Manisha Nidamarthy, a graduate student at the University of Pennsylvania, said she was en route to Indianapolis to spend the holiday at home when the CDC issued its last-minute advice.

“It was a bit too late for me since I was already on the flight and I didn’t know until I landed,” Nidamarthy said.

The former nurse planned to isolate in her room for two weeks – including Thanksgiving – before interacting with her family.

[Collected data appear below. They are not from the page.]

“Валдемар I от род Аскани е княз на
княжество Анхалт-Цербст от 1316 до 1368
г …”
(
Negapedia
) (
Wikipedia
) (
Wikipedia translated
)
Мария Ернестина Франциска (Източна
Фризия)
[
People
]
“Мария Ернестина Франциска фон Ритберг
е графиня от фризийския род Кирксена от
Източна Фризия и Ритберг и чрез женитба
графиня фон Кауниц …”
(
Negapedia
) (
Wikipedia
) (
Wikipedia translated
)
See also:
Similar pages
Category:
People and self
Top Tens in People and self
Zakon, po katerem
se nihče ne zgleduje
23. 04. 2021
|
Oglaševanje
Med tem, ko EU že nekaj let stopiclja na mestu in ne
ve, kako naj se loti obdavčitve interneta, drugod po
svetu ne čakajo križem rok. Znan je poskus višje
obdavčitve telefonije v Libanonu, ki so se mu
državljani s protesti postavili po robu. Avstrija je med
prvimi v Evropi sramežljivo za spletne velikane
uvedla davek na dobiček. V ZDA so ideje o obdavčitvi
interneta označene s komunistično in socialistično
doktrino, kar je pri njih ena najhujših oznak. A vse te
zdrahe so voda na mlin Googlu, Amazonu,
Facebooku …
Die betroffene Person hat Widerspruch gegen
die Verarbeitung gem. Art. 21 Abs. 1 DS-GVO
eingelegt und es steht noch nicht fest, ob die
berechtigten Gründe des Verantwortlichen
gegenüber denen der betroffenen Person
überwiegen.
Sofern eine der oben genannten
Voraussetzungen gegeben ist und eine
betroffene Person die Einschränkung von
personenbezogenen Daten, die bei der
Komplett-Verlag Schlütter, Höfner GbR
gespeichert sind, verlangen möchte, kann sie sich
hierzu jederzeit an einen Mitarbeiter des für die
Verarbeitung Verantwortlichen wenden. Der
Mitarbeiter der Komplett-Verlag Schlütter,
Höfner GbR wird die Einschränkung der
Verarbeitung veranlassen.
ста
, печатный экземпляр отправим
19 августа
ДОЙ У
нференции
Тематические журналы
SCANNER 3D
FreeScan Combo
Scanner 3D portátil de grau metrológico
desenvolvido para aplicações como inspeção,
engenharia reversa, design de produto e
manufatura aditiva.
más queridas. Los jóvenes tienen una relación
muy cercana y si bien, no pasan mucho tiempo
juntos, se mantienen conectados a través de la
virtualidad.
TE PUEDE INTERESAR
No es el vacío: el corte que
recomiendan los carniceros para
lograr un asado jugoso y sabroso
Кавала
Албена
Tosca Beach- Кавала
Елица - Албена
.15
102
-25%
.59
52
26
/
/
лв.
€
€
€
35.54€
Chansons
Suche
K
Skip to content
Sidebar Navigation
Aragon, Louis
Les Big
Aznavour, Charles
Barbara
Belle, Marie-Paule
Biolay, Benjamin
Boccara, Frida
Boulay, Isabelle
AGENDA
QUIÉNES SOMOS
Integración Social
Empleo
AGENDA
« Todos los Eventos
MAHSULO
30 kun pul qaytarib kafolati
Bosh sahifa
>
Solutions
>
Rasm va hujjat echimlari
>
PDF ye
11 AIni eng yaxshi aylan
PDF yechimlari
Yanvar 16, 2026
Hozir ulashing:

She spent the first two months of the coronavirus pandemic working in a COVID unit at an Indianapolis hospital.

The experience was “overwhelming and difficult,” Nidamarthy said, and left her baffled by the actions of pandemic deniers who refused to follow public health guidelines.

Nancy Krumwied, an Indianapolis resident returning home from Fort Myers, said she felt safe traveling by plane because everybody on her flight wore masks and maintained appropriate social distance.

She said she was “relieved” she made it home before coronavirus case counts surged even higher.

During their brief stay in Florida, Kumwied’s husband feared they might become stranded if conditions deteriorated further and prompted authorities to implement a travel ban.

“It was a great fear because things were escalating,” she said. “We sent our kids home earlier than us.”

The CDC is not a regulatory agency and does not have the authority to issue a nationwide travel ban.